Aksa Tufanını ve onun izzetli Gazze’deki mücahitlerinin ve halklarının iman, bağış ve fedakârlık bakımından dünyanın efendileri ve imamları olduklarını dünyanın duyma ve aklı başında olan herkesin bunun hakikatini idrak etme hakkı vardır; bu ise İslam’ın savaşlarının yüce derecelerine yükselmek için İslam’ın ölümsüz ve yüce günlerine yükselmektir. Bu durum yeniden diriliş ve yaşam için büyük bir sarsıntı olup bu da, ümmetin sıkıntı içinde olduğu, kendisine yardım edilmediği ve alçak Haçlılardan, gazaba uğramış ayak takımlarından ve ülkenin alçak hainlerinden ineğe tapan Hindulara, puta tapan Budistlere ve lanetli Çinli müşriklere kadar tüm küfür ve şer güçlerin ümmetin üzerine üşüştüğü bir zamanda mucizesini gerçekleştiren azim İslam’dır. Nitekim Aksa Tufanı, sayılarının azlığına ve teçhizatlarının yetersizliğine rağmen, bir avuç samimi ve sabırlı mümin grup aracılığıyla Allah Subhanehu’nun mümin kullarına yönelik bir lütfu ve açık seçik bir bildirisidir; zira bir avuç samimi ve sabırlı mümin grup, küfrün sütunlarını ve gazaba uğramış olan varlığın temellerini sarstılar, destanların nadir olduğu bir zamanda İslam’ın destanını yazdılar, bir üs mesabesinde olan varlığı şok eden bir işe imza attılar ve böylece büyük kararın verildiği ve Batı’nın ve onun varlığının sarsıldığı gün onların yıldırımlarının ömrü üç saati bile geçmedi.
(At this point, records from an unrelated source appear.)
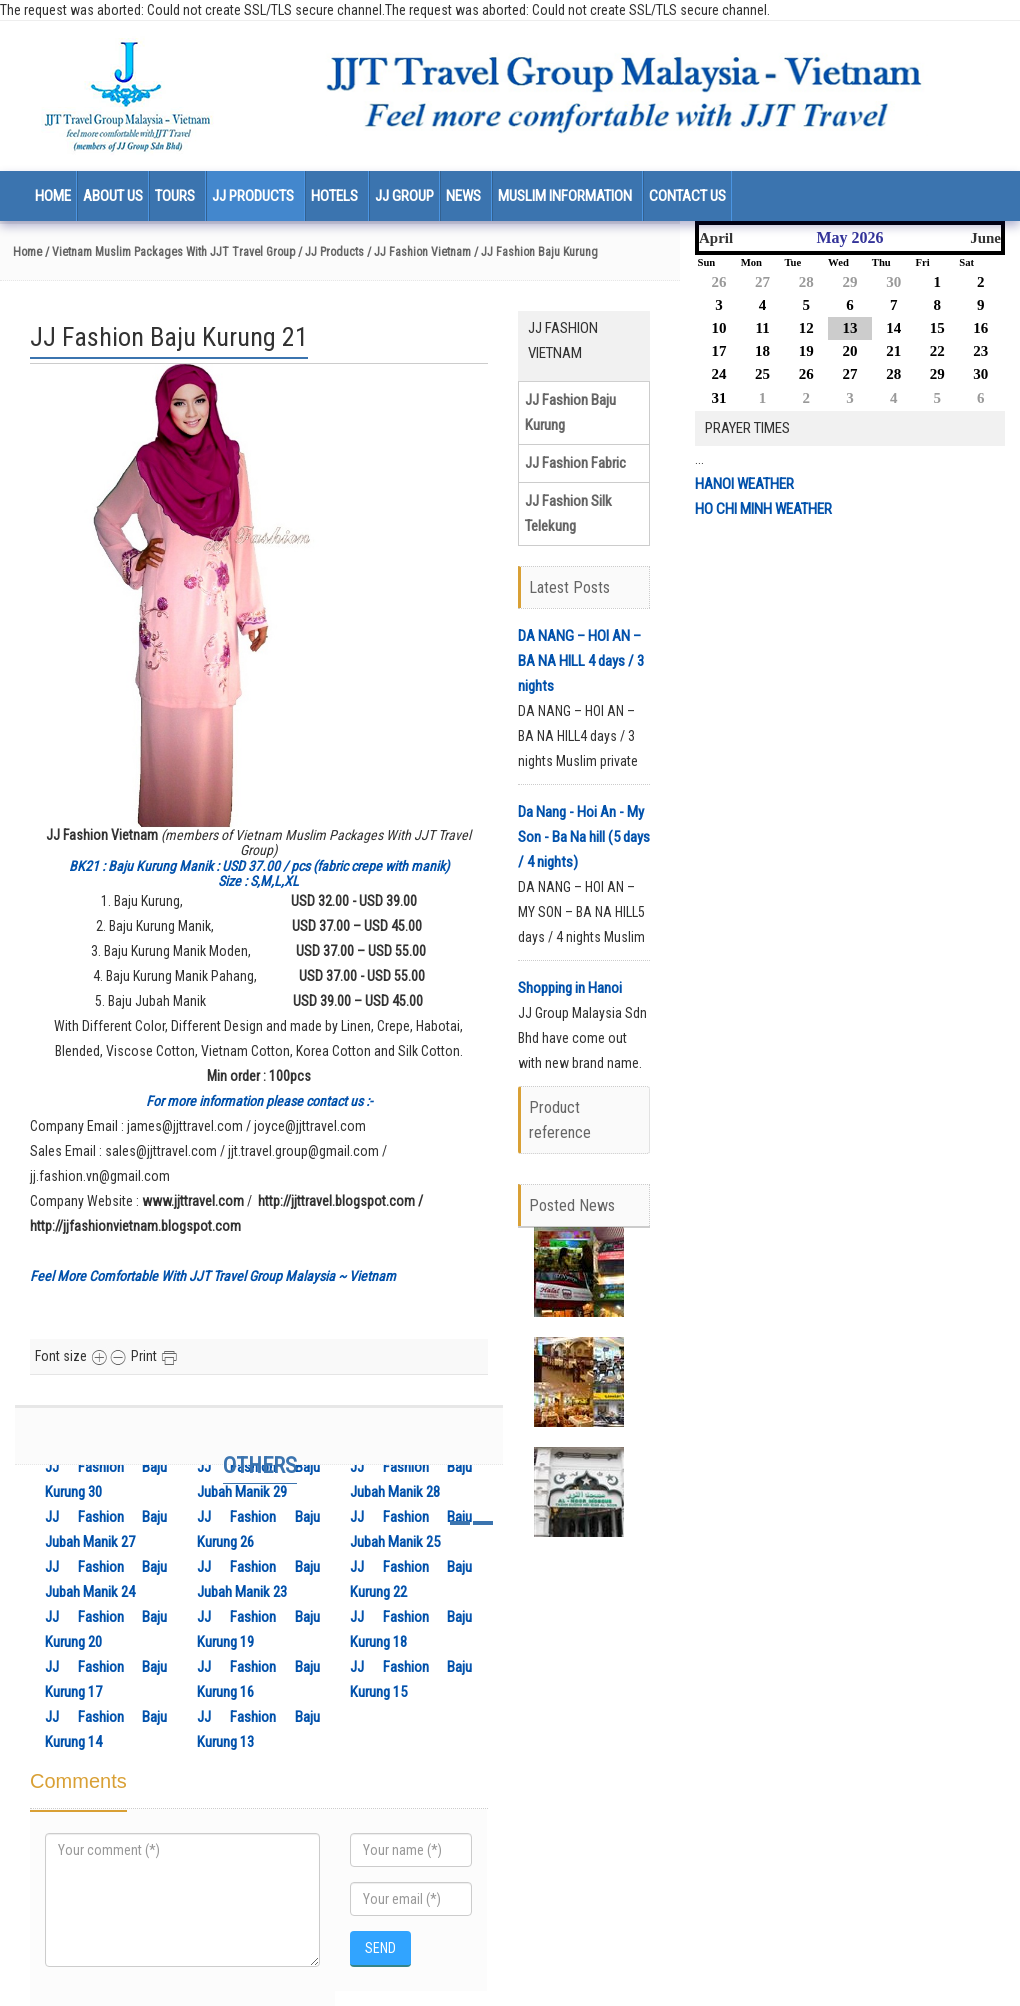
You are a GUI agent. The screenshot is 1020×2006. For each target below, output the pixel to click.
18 (762, 351)
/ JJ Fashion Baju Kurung (536, 252)
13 (849, 328)
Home (53, 196)
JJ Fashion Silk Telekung (568, 513)
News (463, 196)
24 (719, 374)
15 (937, 328)
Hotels (334, 196)
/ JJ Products (331, 252)
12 (806, 328)
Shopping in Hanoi (570, 988)
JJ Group (404, 196)
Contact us (687, 196)
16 (980, 328)
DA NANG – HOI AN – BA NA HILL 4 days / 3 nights (581, 661)
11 (762, 328)
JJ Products (253, 196)
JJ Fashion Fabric (575, 463)
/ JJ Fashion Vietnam (419, 252)
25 (762, 374)
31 (719, 398)
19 (806, 351)
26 (719, 282)
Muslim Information (565, 196)
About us (113, 196)
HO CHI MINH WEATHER (763, 509)
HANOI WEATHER (744, 484)
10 (719, 328)
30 (893, 282)
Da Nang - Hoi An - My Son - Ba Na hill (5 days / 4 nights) (584, 837)
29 (849, 282)
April (716, 238)
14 (893, 328)
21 (893, 351)
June (985, 238)
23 (980, 351)
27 (762, 282)
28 (806, 282)
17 (719, 351)
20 (849, 351)
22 (937, 351)
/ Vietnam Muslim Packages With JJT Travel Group (168, 252)
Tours (175, 196)
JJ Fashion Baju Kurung (570, 412)
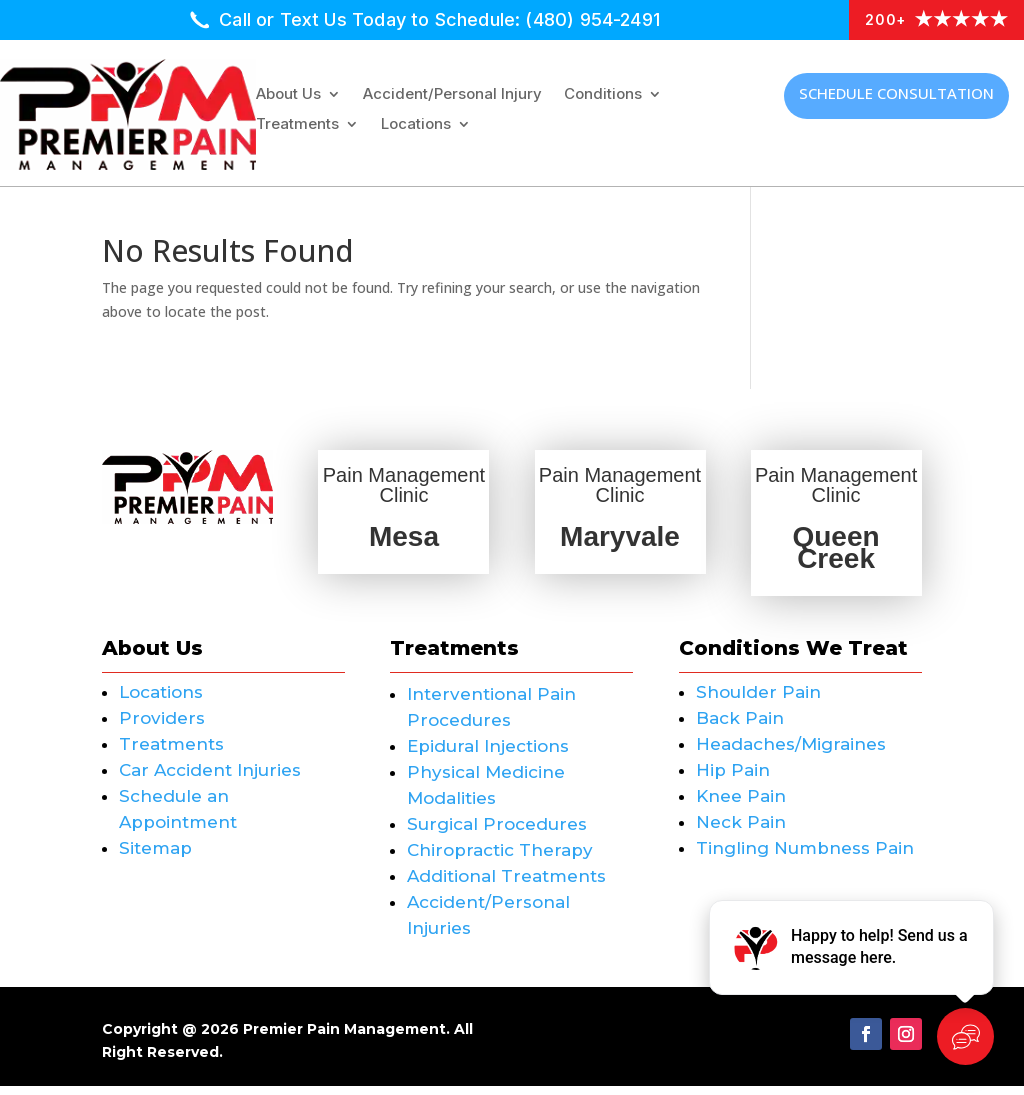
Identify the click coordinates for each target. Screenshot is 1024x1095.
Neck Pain (741, 831)
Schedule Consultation (896, 93)
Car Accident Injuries (210, 779)
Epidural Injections (488, 755)
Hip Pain (733, 779)
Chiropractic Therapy (500, 859)
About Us (288, 95)
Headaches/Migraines (791, 753)
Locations (416, 125)
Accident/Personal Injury (452, 95)
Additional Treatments (506, 885)
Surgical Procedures (497, 833)
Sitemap (155, 857)
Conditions (603, 95)
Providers (162, 727)
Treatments (297, 125)
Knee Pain (741, 805)
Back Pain (740, 727)
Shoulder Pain (758, 701)
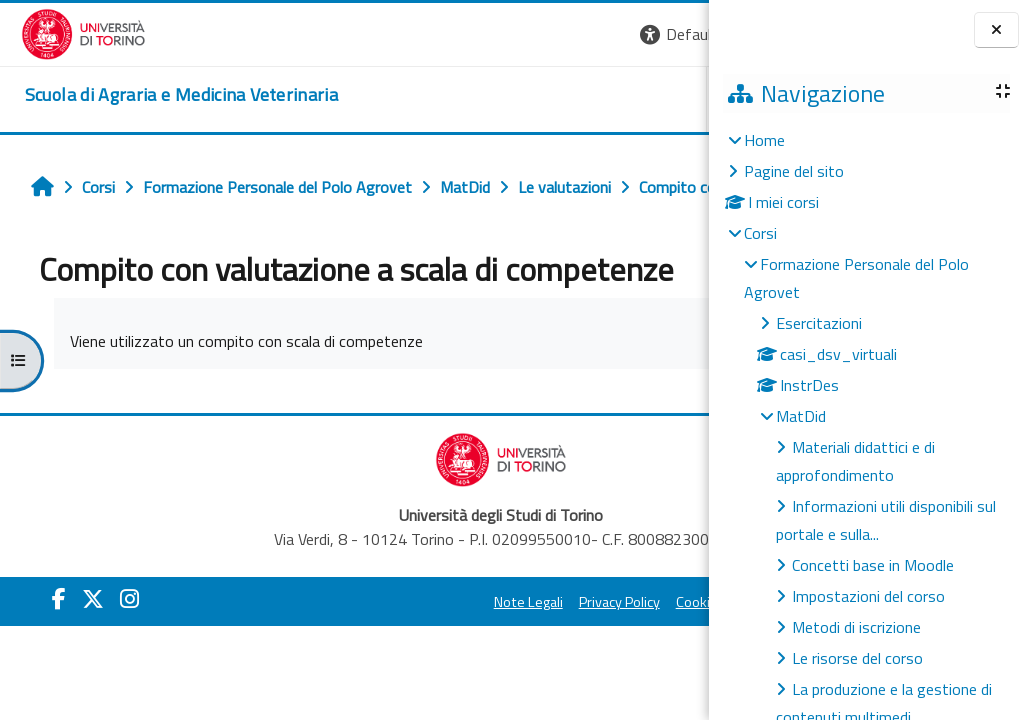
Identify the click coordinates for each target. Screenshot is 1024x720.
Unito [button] (475, 99)
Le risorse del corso (857, 658)
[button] (434, 34)
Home (764, 140)
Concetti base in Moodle (873, 565)
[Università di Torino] (62, 32)
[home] (160, 95)
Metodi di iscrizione (856, 627)
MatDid (801, 416)
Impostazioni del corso (868, 596)
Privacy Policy (433, 646)
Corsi (760, 233)
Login (674, 34)
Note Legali (342, 646)
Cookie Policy (530, 646)
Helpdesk (588, 99)
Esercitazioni (819, 323)
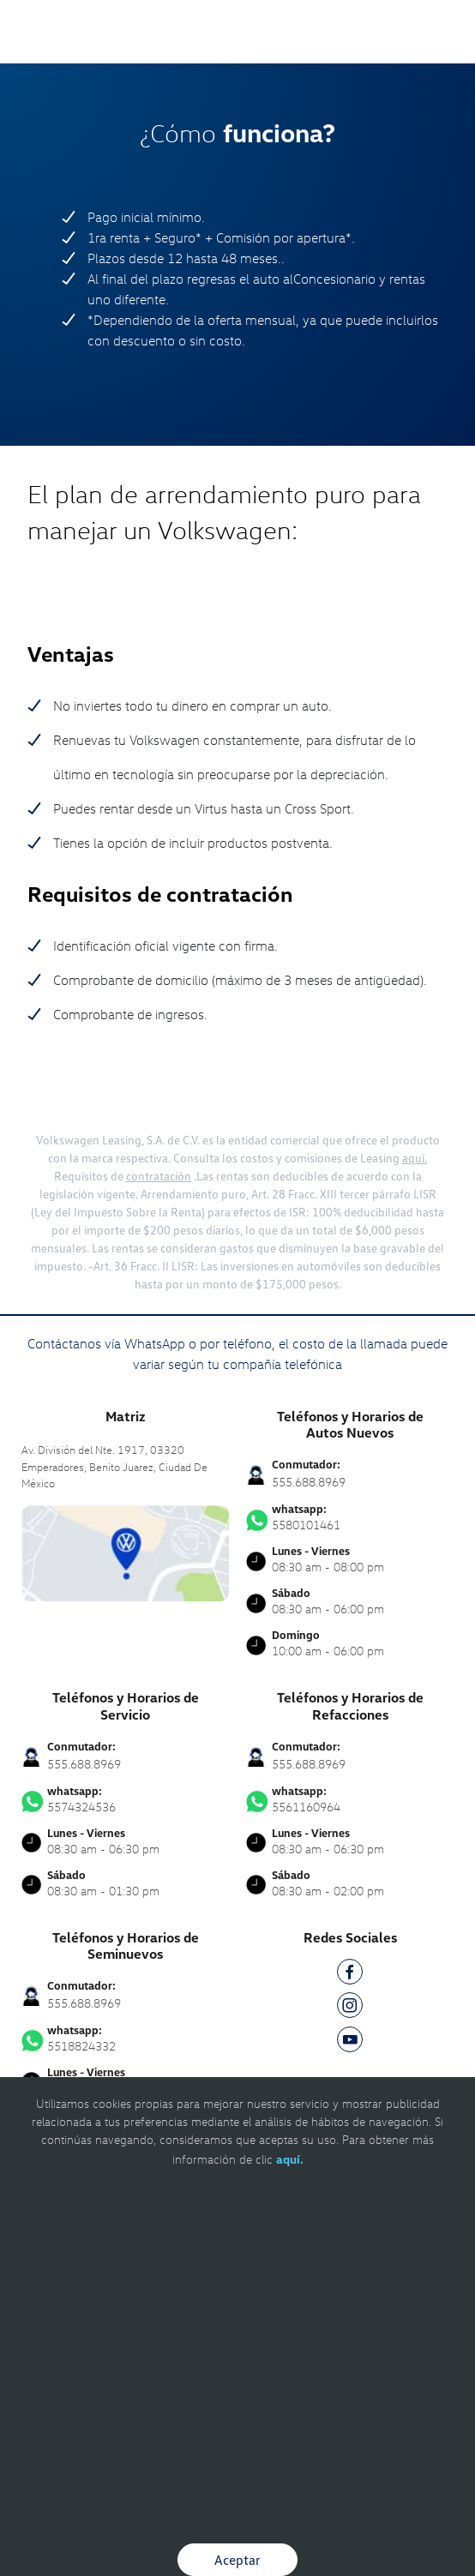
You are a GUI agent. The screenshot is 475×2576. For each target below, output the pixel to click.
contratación (158, 1175)
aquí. (414, 1157)
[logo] (238, 51)
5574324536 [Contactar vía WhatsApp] (125, 1799)
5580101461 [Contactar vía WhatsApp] (350, 1517)
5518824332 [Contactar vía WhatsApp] (125, 2038)
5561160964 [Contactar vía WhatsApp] (350, 1799)
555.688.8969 (309, 1481)
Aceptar (237, 2559)
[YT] (350, 2042)
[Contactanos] (400, 26)
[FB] (350, 1974)
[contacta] (125, 1551)
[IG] (350, 2008)
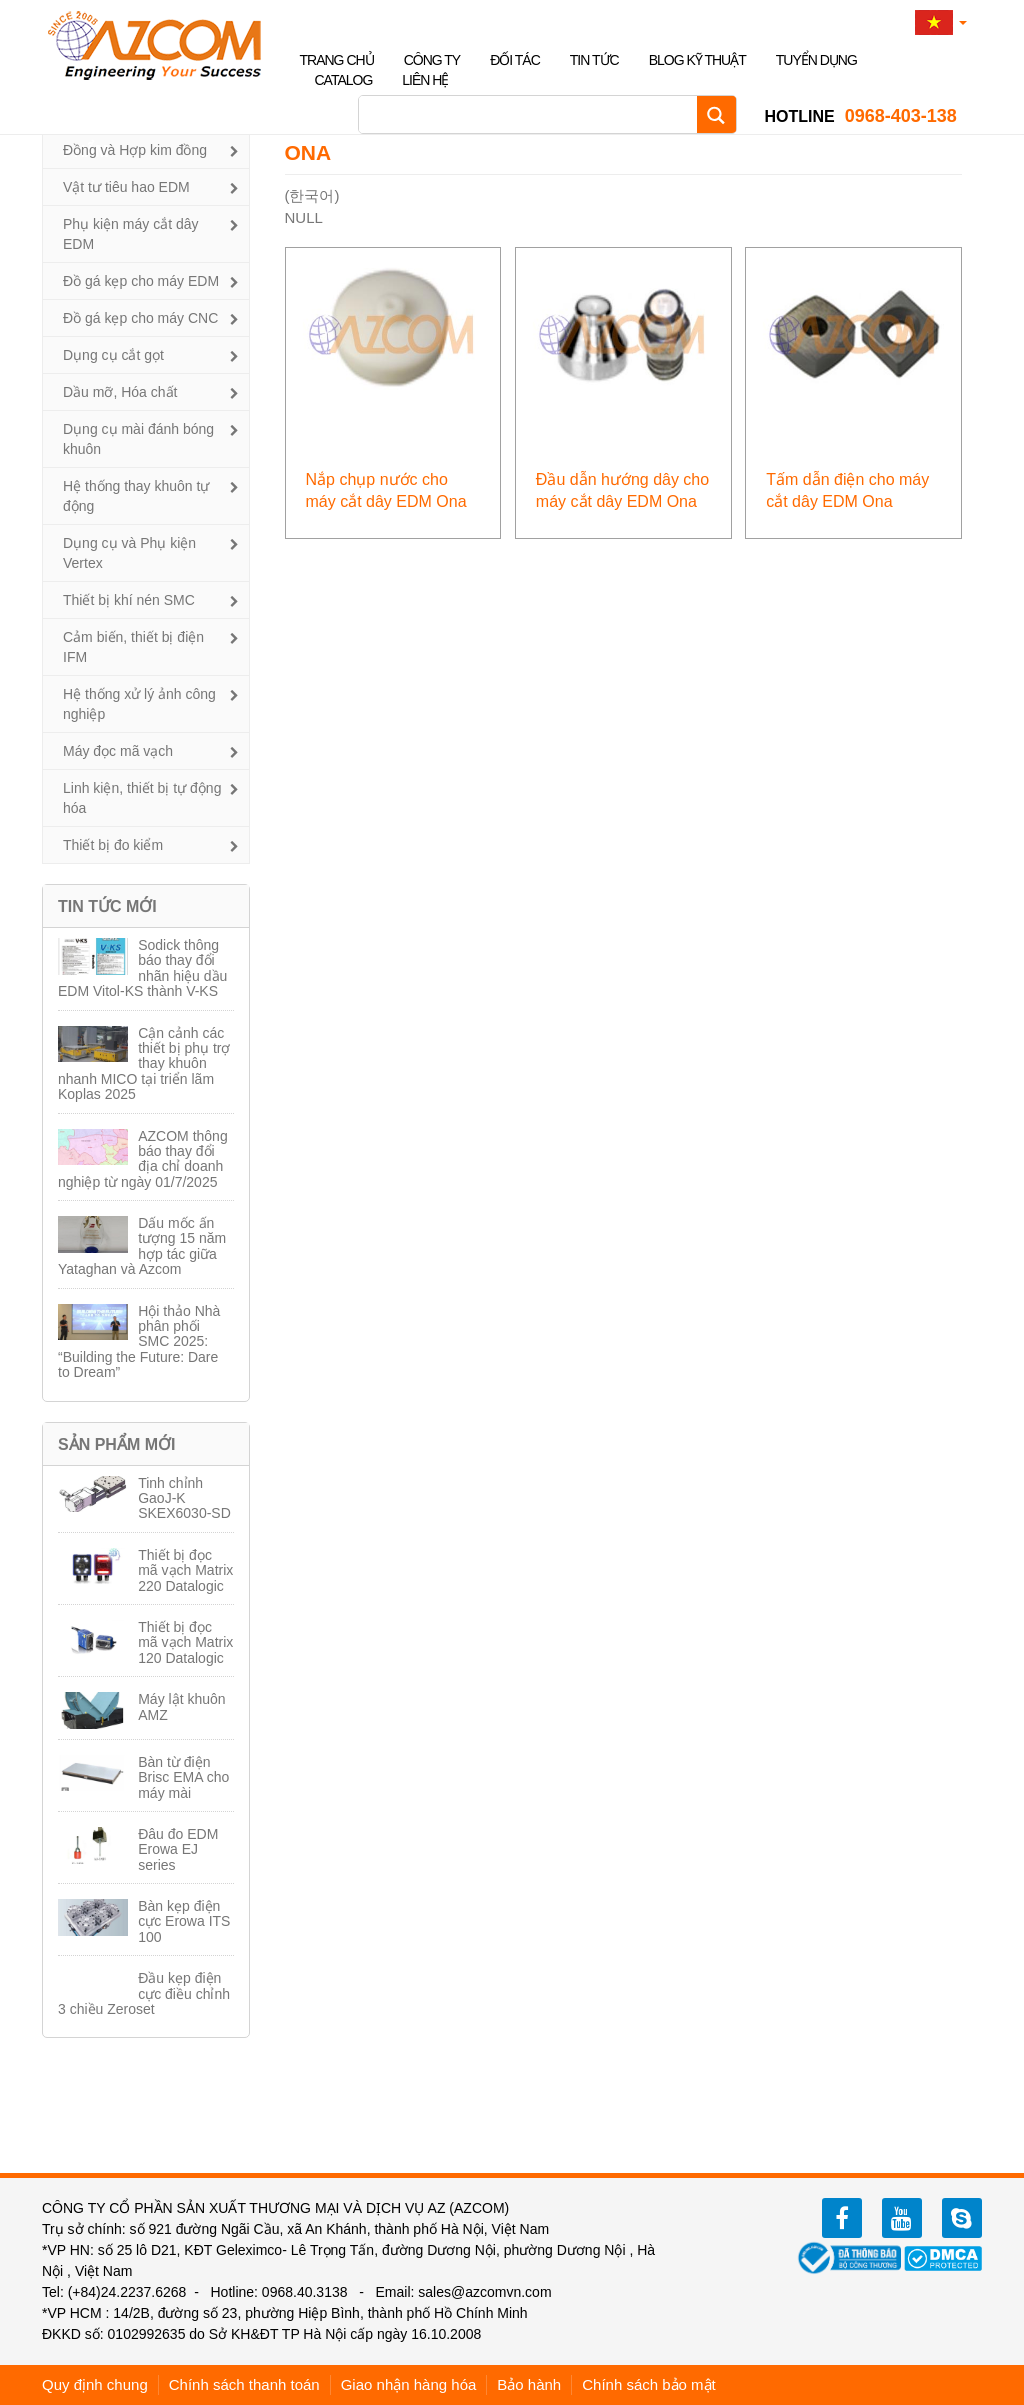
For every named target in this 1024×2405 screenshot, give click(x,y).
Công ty (432, 60)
Gerçekten sadık, sabırlı ve karşılığını sadece Allah’tan bekleyen mümin grup, seleflerinin imanlarını paylaştı, sabırlarında onların sabırlarıyla yarıştı, cihatlarında fatihler gibi bir duruş gösterdi ve lanetli kâfirlere, müminlerin gücünün sertliğini, imanlarının gücünü, sabırlarının kuvvetini ve din düşmanlarının nasıl yenilgiye uğratılacağını gösterdi. Dolayısıyla onların cihatları bir ayettir, onların fedakarlıkları bir ayettir, onların sabırları bir ayettir, onlar İslam ümmeti için bir ayettir; bu yüzden onlar, Celil olan Subhanehu’nun kendilerini şehit olarak almasını hak etmişlerdir; çünkü onların cihatları ümmet için bir hayat, imtihanları bir seçkinlik ve ölümleri de şehadettir. Rahman’ın şehit olarak aldığı kimselere ne mutlu; Gazze’nin ebrar şehitlerine ve İslam’ın ve ümmetinin izzeti ve deyyan olan (herkesin hesabını ve hakkını en iyi bilen ve veren demektir) Melik’in rızası için dünyalarını satanlara ne mutlu. Zira onlar, en güzel ruha, en cömert kalbe ve en temiz nefse sahip olan kimselerdir. Ayrıca onlar, kurak bir zamanda İslam’ın topraklarını kanlarıyla sulayan kimselerdir. Onların cihatları ise İslam topraklarına isabet eden, ölülerini dirilten, hayırlarını bitiren, meyvelerini olgunlaştıran ve yaptıkları büyük amelleriyle arkasından gelecek olan kalpleri ihya eden bir yağmur gibidir. Yine onlar, İslam hareketi içindeki, ümmetin hayatındaki ve tarihin döngüsündeki aktif bir faktördür. Zira onların şövalyeleri, destanını bir mücadele ve yiğitlik destanıyla mühürledikten sonra atından indiler ve arkalarını dönmeden Allah için saf kanlarını döktüler. Ömrüme yemin olsun ki bu, liderlerin cihadıdır ve en büyük bir cihattır. Amr İbn Anbese’den rivayet edilen bir hadiste şöyle geçmektedir; Nebi Sallallahu Aleyhi ve Sellem’e, hangi cihadın daha üstün olduğu soruldu. Sallallahu Aleyhi ve Sellem de şöyle buyurdu: مَنْ عُقِرَ جَوَادُهُ وَأُهْرِيقَ دَمُهُ“Atı öldürülen ve kendi kanı da akıtılan, (böylece malıyla canıyla Allah yolunda cihad ederken şehid edilen kimsenin cihadı) kimsedir.” [Ahmed ve İbn Hibban Sahihi’nde rivayet ettiler.]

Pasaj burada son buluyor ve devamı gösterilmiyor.